Im ZDF-„Morgenmagazin“ sagte Baublies, nun sei eine „Denkpause“ notwendig. „Es ist wie bei einer Paartherapie. Wir sind verdammt, zusammenzukommen.“ Nach dem Ausstand am Freitag werde es weitere Streiks erst geben, „wenn wir feststellen, dass eine Annäherung tatsächlich nachhaltig nicht möglich ist“, versicherte der Ufo-Vorsitzende.

Die Probleme der Lufthansa

Die Ufo hatte am Dienstagabend einen bundesweiten ganztägigen Streik für Freitag angekündigt.

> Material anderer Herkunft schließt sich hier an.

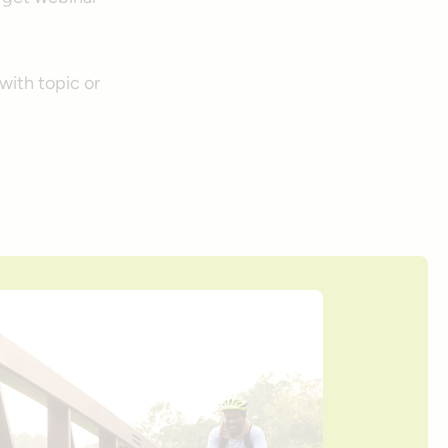
with topic or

Daraufhin setzte die Lufthansa einen Sonderflugplan in Kraft, der die Streichung von 1.200 der rund 1.800 Flüge vorsah. Die Lufthansa erklärte am Morgen, es sei möglich geworden, die Hälfte und nicht wie befürchtet nur ein Drittel aller Flüge abzuwickeln. Das sind etwa 900 bis 1.000 Verbindungen. Auch auf der Streichliste für Samstag standen am Freitagnachmittag 18 Verbindungen; ein Flug aus Shenyang am Sonntag wurde ebenfalls annulliert.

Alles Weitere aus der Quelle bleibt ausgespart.